### YOUR INSTRUCTIONS
Please transcribe the listing below in full and word for word, without its pictures.

----------

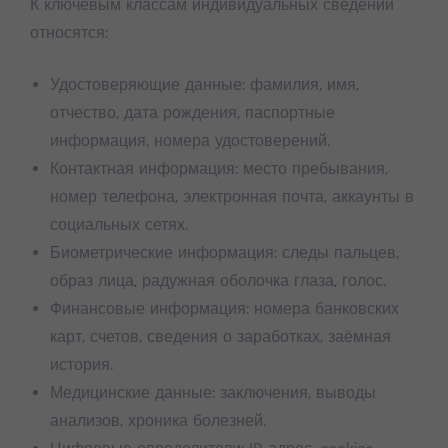
К ключевым классам индивидуальных сведений
относятся:
Удостоверяющие данные: фамилия, имя,
отчество, дата рождения, паспортные
информация, номера удостоверений.
Контактная информация: место пребывания,
номер телефона, электронная почта, аккаунты в
социальных сетях.
Биометрические информация: следы пальцев,
образ лица, радужная оболочка глаза, голос.
Финансовые информация: номера банковских
карт, счетов, сведения о заработках, заёмная
история.
Медицинские данные: заключения, выводы
анализов, хроника болезней.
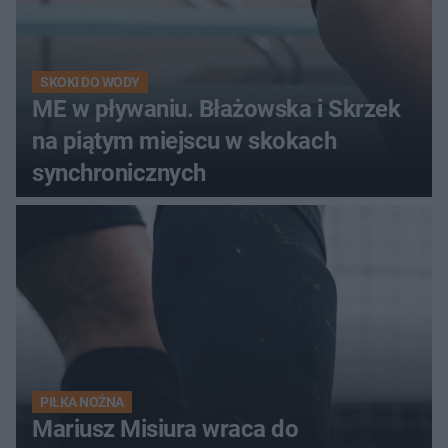
SKOKI DO WODY
ME w pływaniu. Błażowska i Skrzek
na piątym miejscu w skokach
synchronicznych
PIŁKA NOŻNA
Mariusz Misiura wraca do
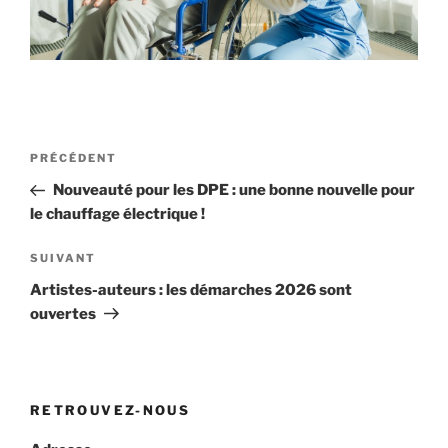
Navigation
Article
PRÉCÉDENT
de
précédent
Nouveauté pour les DPE : une bonne nouvelle pour
l’article
le chauffage électrique !
Article
SUIVANT
suivant
Artistes-auteurs : les démarches 2026 sont
ouvertes
RETROUVEZ-NOUS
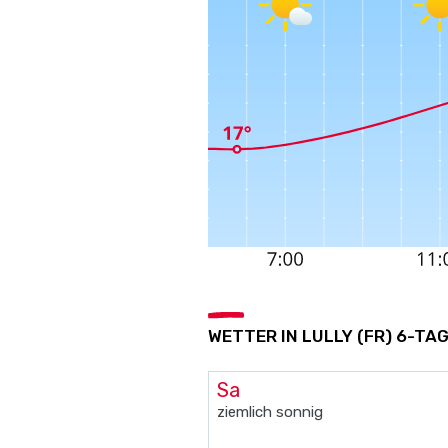
WETTER IN LULLY (FR) 6-TA
Sa
ziemlich sonnig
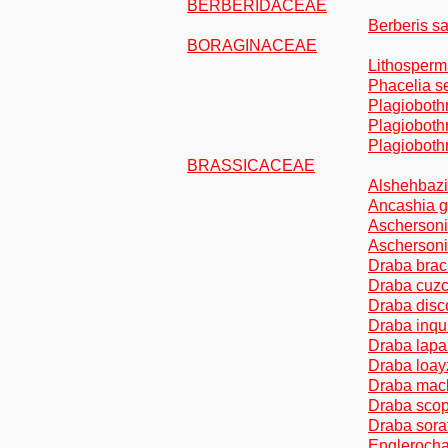
BERBERIDACEAE
Berberis sa
BORAGINACEAE
Lithosperm
Phacelia s
Plagioboth
Plagiobothr
Plagiobothr
BRASSICACEAE
Alshehbazia
Ancashia g
Aschersoni
Aschersoni
Draba brac
Draba cuzc
Draba disc
Draba inqu
Draba lap
Draba loa
Draba macl
Draba scop
Draba sora
Englerocha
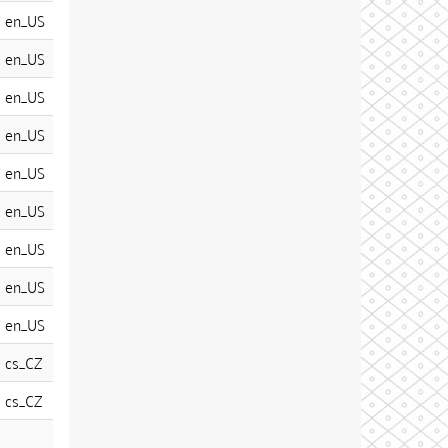
en_US
en_US
en_US
en_US
en_US
en_US
en_US
en_US
en_US
cs_CZ
cs_CZ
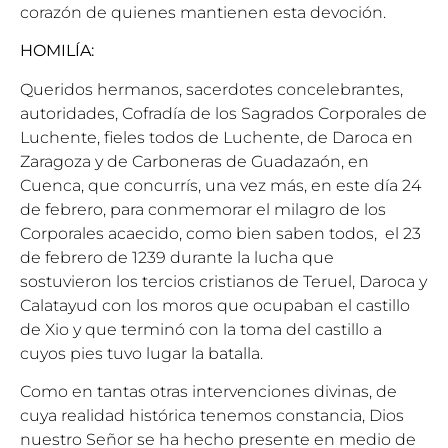
corazón de quienes mantienen esta devoción.
HOMILÍA:
Queridos hermanos, sacerdotes concelebrantes,
autoridades, Cofradía de los Sagrados Corporales de
Luchente, fieles todos de Luchente, de Daroca en
Zaragoza y de Carboneras de Guadazaón, en
Cuenca, que concurrís, una vez más, en este día 24
de febrero, para conmemorar el milagro de los
Corporales acaecido, como bien saben todos, el 23
de febrero de 1239 durante la lucha que
sostuvieron los tercios cristianos de Teruel, Daroca y
Calatayud con los moros que ocupaban el castillo
de Xio y que terminó con la toma del castillo a
cuyos pies tuvo lugar la batalla.
Como en tantas otras intervenciones divinas, de
cuya realidad histórica tenemos constancia, Dios
nuestro Señor se ha hecho presente en medio de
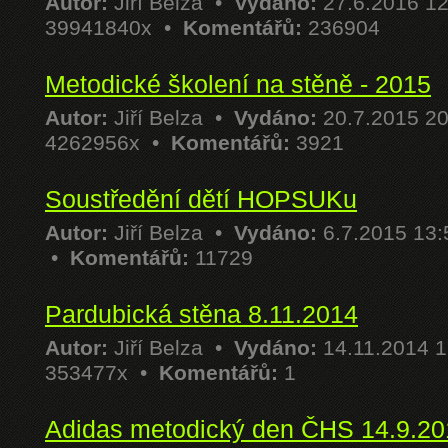
Autor:
Jiří Belza
•
Vydáno:
27.6.2016 1
39941840x •
Komentářů:
236904
Metodické školení na stěně - 2015
Autor:
Jiří Belza
•
Vydáno:
20.7.2015 2
4262956x •
Komentářů:
3921
Soustředění dětí HOPSUKu
Autor:
Jiří Belza
•
Vydáno:
6.7.2015 13
•
Komentářů:
11729
Pardubická stěna 8.11.2014
Autor:
Jiří Belza
•
Vydáno:
14.11.2014 
353477x •
Komentářů:
1
Adidas metodický den ČHS 14.9.20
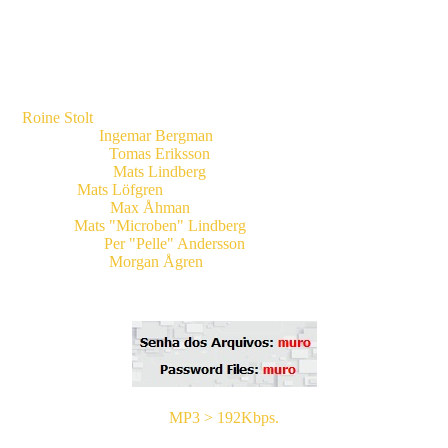
Ex - Integrantes.
Roine Stolt
(Guitarras, Backing Vocals, 1974-1979, 2000-2005)
Ingemar Bergman
(Bateria, 1974-1981)
Tomas Eriksson
(Baixo, 1973-1977)
Mats Lindberg
(Baixo, 1977-1980)
Mats Löfgren
(Vocais, 1977-1980, R.I.P 2016)
Max Åhman
(Guitarras, 1979-1982)
Mats "Microben" Lindberg
(Baixo, 1981-1982)
Per "Pelle" Andersson
(Bateria, 1982)
Morgan Ågren
(Bateria, 2000-2021)
MP3 > 192Kbps.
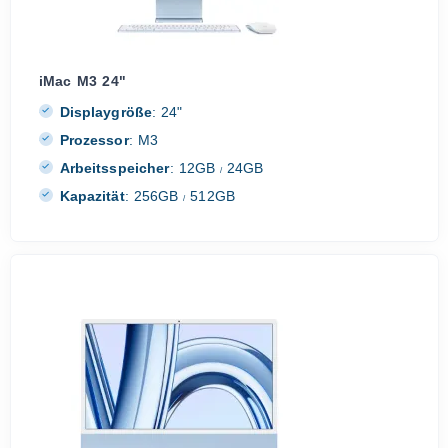
iMac M3 24"
Displaygröße
:
24"
Prozessor
:
M3
Arbeitsspeicher
:
12GB
24GB
/
Kapazität
:
256GB
512GB
/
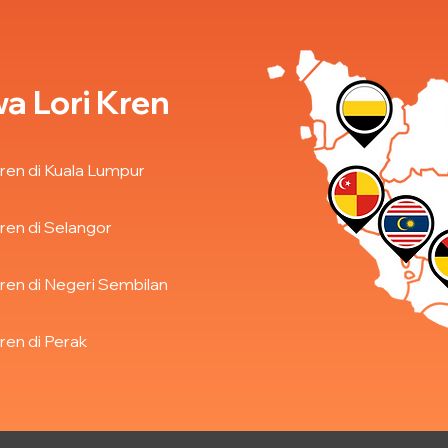
a Lori Kren
ren di Kuala Lumpur
ren di Selangor
ren di Negeri Sembilan
ren di Perak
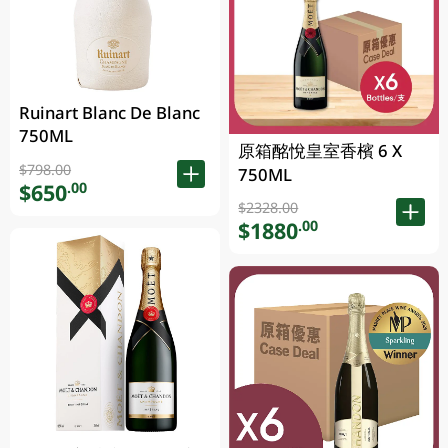
Ruinart Blanc De Blanc
750ML
原箱酩悅皇室香檳 6 X
$798.00
750ML
$650
.00
$2328.00
$1880
.00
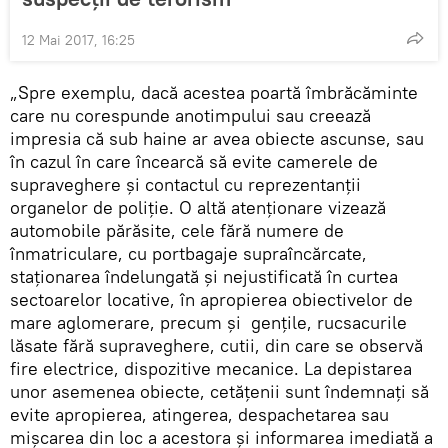
12 Mai 2017, 16:25
„Spre exemplu, dacă acestea poartă îmbrăcăminte
care nu corespunde anotimpului sau creează
impresia că sub haine ar avea obiecte ascunse, sau
în cazul în care încearcă să evite camerele de
supraveghere şi contactul cu reprezentanții
organelor de poliție. O altă atenţionare vizează
automobile părăsite, cele fără numere de
înmatriculare, cu portbagaje supraîncărcate,
staționarea îndelungată şi nejustificată în curtea
sectoarelor locative, în apropierea obiectivelor de
mare aglomerare, precum şi gențile, rucsacurile
lăsate fără supraveghere, cutii, din care se observă
fire electrice, dispozitive mecanice. La depistarea
unor asemenea obiecte, cetăţenii sunt îndemnaţi să
evite apropierea, atingerea, despachetarea sau
mișcarea din loc a acestora şi informarea imediată a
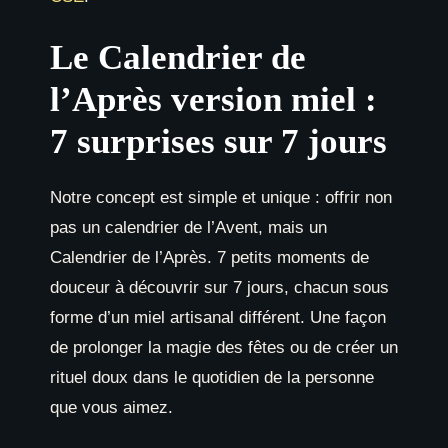
Le Calendrier de
l’Après version miel :
7 surprises sur 7 jours
Notre concept est simple et unique : offrir non
pas un calendrier de l’Avent, mais un
Calendrier de l’Après. 7 petits moments de
douceur à découvrir sur 7 jours, chacun sous
forme d’un miel artisanal différent. Une façon
de prolonger la magie des fêtes ou de créer un
rituel doux dans le quotidien de la personne
que vous aimez.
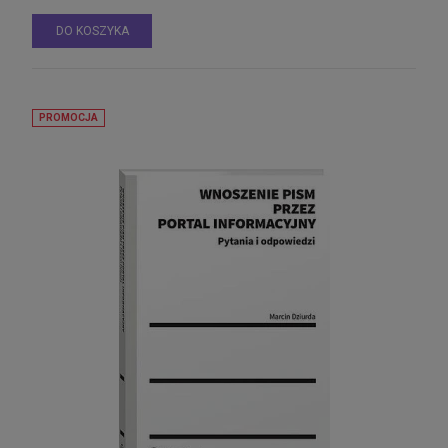
DO KOSZYKA
PROMOCJA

----------

### TASK SOLUTION
К ключевым классам индивидуальных сведений
относятся:
Удостоверяющие данные: фамилия, имя,
отчество, дата рождения, паспортные
информация, номера удостоверений.
Контактная информация: место пребывания,
номер телефона, электронная почта, аккаунты в
социальных сетях.
Биометрические информация: следы пальцев,
образ лица, радужная оболочка глаза, голос.
Финансовые информация: номера банковских
карт, счетов, сведения о заработках, заёмная
история.
Медицинские данные: заключения, выводы
анализов, хроника болезней.
SKOKI DO WODY
ME w pływaniu. Błażowska i Skrzek
na piątym miejscu w skokach
synchronicznych
PIŁKA NOŻNA
Mariusz Misiura wraca do
Navigation
Article
PRÉCÉDENT
de
précédent
Nouveauté pour les DPE : une bonne nouvelle pour
l’article
le chauffage électrique !
Article
SUIVANT
suivant
Artistes-auteurs : les démarches 2026 sont
ouvertes
RETROUVEZ-NOUS
WETTER IN LULLY (FR) 6-TA
Sa
ziemlich sonnig
BERBERIDACEAE
Berberis sa
BORAGINACEAE
Lithosperm
Phacelia s
Plagioboth
Plagiobothr
Plagiobothr
BRASSICACEAE
Alshehbazia
Ancashia g
Aschersoni
Aschersoni
Draba brac
Draba cuzc
Draba disc
Draba inqu
Draba lap
Draba loa
Draba macl
Draba scop
Draba sora
Englerocha
en_US
en_US
en_US
en_US
en_US
en_US
en_US
en_US
en_US
cs_CZ
cs_CZ
corazón de quienes mantienen esta devoción.
HOMILÍA:
Queridos hermanos, sacerdotes concelebrantes,
autoridades, Cofradía de los Sagrados Corporales de
Luchente, fieles todos de Luchente, de Daroca en
Zaragoza y de Carboneras de Guadazaón, en
Cuenca, que concurrís, una vez más, en este día 24
de febrero, para conmemorar el milagro de los
Corporales acaecido, como bien saben todos, el 23
de febrero de 1239 durante la lucha que
sostuvieron los tercios cristianos de Teruel, Daroca y
Calatayud con los moros que ocupaban el castillo
de Xio y que terminó con la toma del castillo a
cuyos pies tuvo lugar la batalla.
Como en tantas otras intervenciones divinas, de
cuya realidad histórica tenemos constancia, Dios
nuestro Señor se ha hecho presente en medio de
Autor:
Jiří Belza
•
Vydáno:
27.6.2016 1
39941840x •
Komentářů:
236904
Metodické školení na stěně - 2015
Autor:
Jiří Belza
•
Vydáno:
20.7.2015 2
4262956x •
Komentářů:
3921
Soustředění dětí HOPSUKu
Autor:
Jiří Belza
•
Vydáno:
6.7.2015 13
•
Komentářů:
11729
Pardubická stěna 8.11.2014
Autor:
Jiří Belza
•
Vydáno:
14.11.2014 
353477x •
Komentářů:
1
Adidas metodický den ČHS 14.9.20
Ex - Integrantes.
Roine Stolt
(Guitarras, Backing Vocals, 1974-1979, 2000-2005)
Ingemar Bergman
(Bateria, 1974-1981)
Tomas Eriksson
(Baixo, 1973-1977)
Mats Lindberg
(Baixo, 1977-1980)
Mats Löfgren
(Vocais, 1977-1980, R.I.P 2016)
Max Åhman
(Guitarras, 1979-1982)
Mats "Microben" Lindberg
(Baixo, 1981-1982)
Per "Pelle" Andersson
(Bateria, 1982)
Morgan Ågren
(Bateria, 2000-2021)
MP3 > 192Kbps.
iMac M3 24"
Displaygröße
:
24"
Prozessor
:
M3
Arbeitsspeicher
:
12GB
24GB
/
Kapazität
:
256GB
512GB
/
a Lori Kren
ren di Kuala Lumpur
ren di Selangor
ren di Negeri Sembilan
ren di Perak
Ruinart Blanc De Blanc
750ML
原箱酩悅皇室香檳 6 X
$798.00
750ML
$650
.00
$2328.00
$1880
.00
12 Mai 2017, 16:25
„Spre exemplu, dacă acestea poartă îmbrăcăminte
care nu corespunde anotimpului sau creează
impresia că sub haine ar avea obiecte ascunse, sau
în cazul în care încearcă să evite camerele de
supraveghere şi contactul cu reprezentanții
organelor de poliție. O altă atenţionare vizează
automobile părăsite, cele fără numere de
înmatriculare, cu portbagaje supraîncărcate,
staționarea îndelungată şi nejustificată în curtea
sectoarelor locative, în apropierea obiectivelor de
mare aglomerare, precum şi gențile, rucsacurile
lăsate fără supraveghere, cutii, din care se observă
fire electrice, dispozitive mecanice. La depistarea
unor asemenea obiecte, cetăţenii sunt îndemnaţi să
evite apropierea, atingerea, despachetarea sau
mișcarea din loc a acestora şi informarea imediată a
Le Calendrier de
l’Après version miel :
7 surprises sur 7 jours
Notre concept est simple et unique : offrir non
pas un calendrier de l’Avent, mais un
Calendrier de l’Après. 7 petits moments de
douceur à découvrir sur 7 jours, chacun sous
forme d’un miel artisanal différent. Une façon
de prolonger la magie des fêtes ou de créer un
rituel doux dans le quotidien de la personne
que vous aimez.
DO KOSZYKA
PROMOCJA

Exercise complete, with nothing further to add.